Another potential concern in aggregating to a single index is that important individual city components may be lost or hopelessly confounded. Using a VAR approach, Sutton (2002) predicts that aggregate house prices in Canada should have increased substantially over the period 1995 to 2002 owing principally to strong growth and relatively low mortgage rates. This was not the case and thus this is a puzzle. The rather flat aggregate Canadian house-price profile masks substantial variation at the provincial and municipal levels. Although households across the country might face the same borrowing costs through common mortgage rates, and are linked somewhat by a common level of economic activity, there seem to be enough idiosyncratic conditions operating to suggest that movements in housing prices may be largely determined locally within a municipal environment.

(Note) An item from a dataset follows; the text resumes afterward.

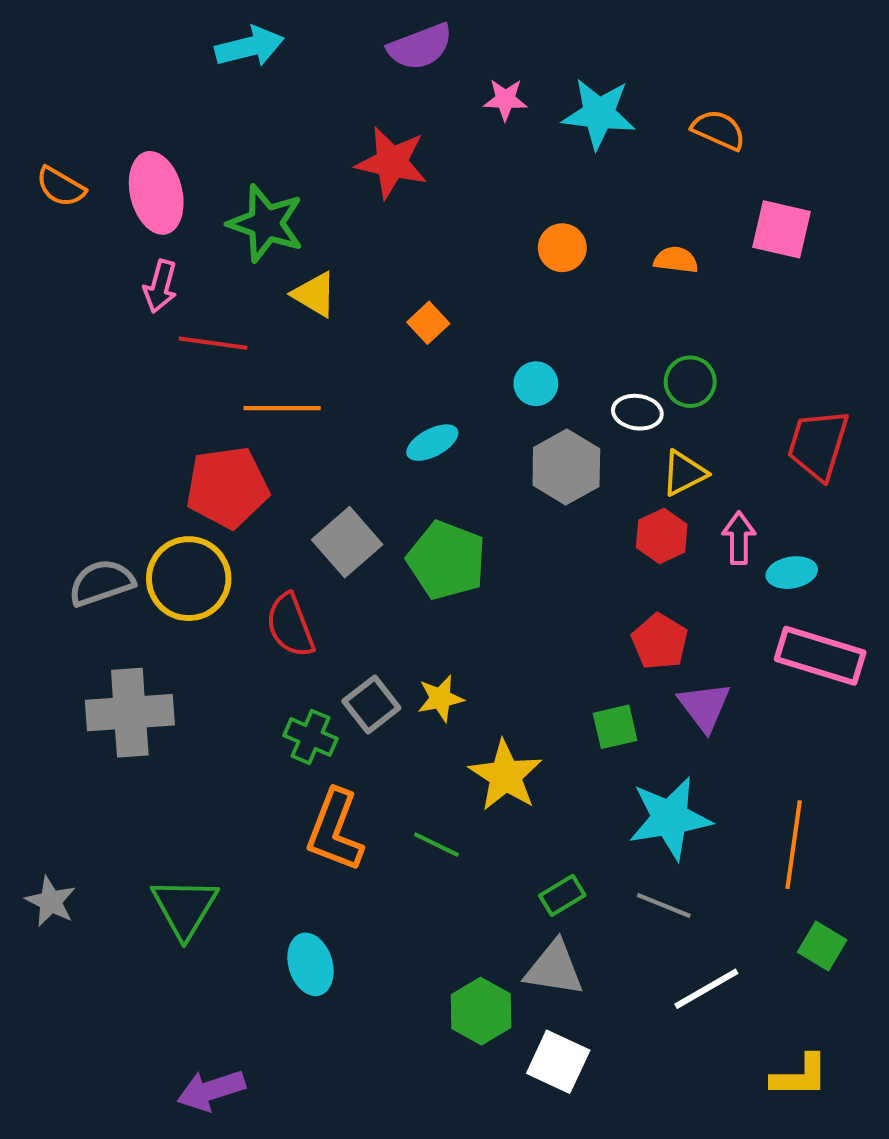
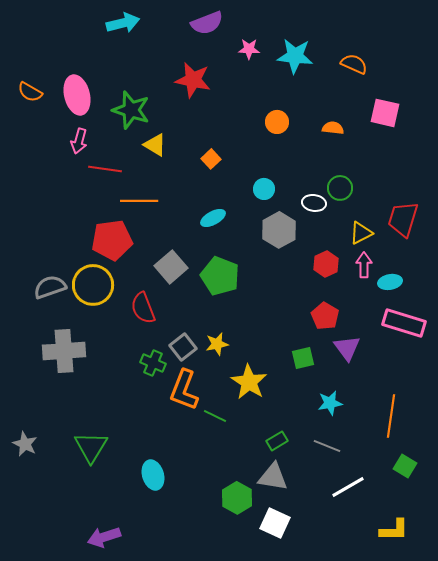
yellow triangle: (684, 473) -> (361, 233), moved
cyan star: (670, 818) -> (330, 403), size x0.6
orange L-shape: (335, 830) -> (184, 390), moved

In this paper, we examine city housing prices following what are now standard methods for handling non-stationary time-series data. The aim of this paper is to use these methods to examine relationships in housing prices. The analysis is empirical, with no specific theoretical model of housing prices advanced. At this stage, we believe it is of sufficient importance to provide a factual background from which theoretical models can be developed and tested. As such, we document results for a variety of empirical models, interacting house prices with mortgage rates, macroeconomic variables, and municipal variables.1

The paper is organized as follows. In sections 2 we present a systems approach to cointegration following the methodology of Johansen (1988). This leads to a detailed examination of the individual municipalities in section 3. In section 4 we offer some concluding remarks and discuss extensions. Data descriptions are provided in the appendix.

1Indeed, we conduct extensive testing of our models. For the sake of brevity, we do not report these results in the paper; instead, they are available at Allan Gregory's website (econ.queensu.ca/pub/faculty/gregory).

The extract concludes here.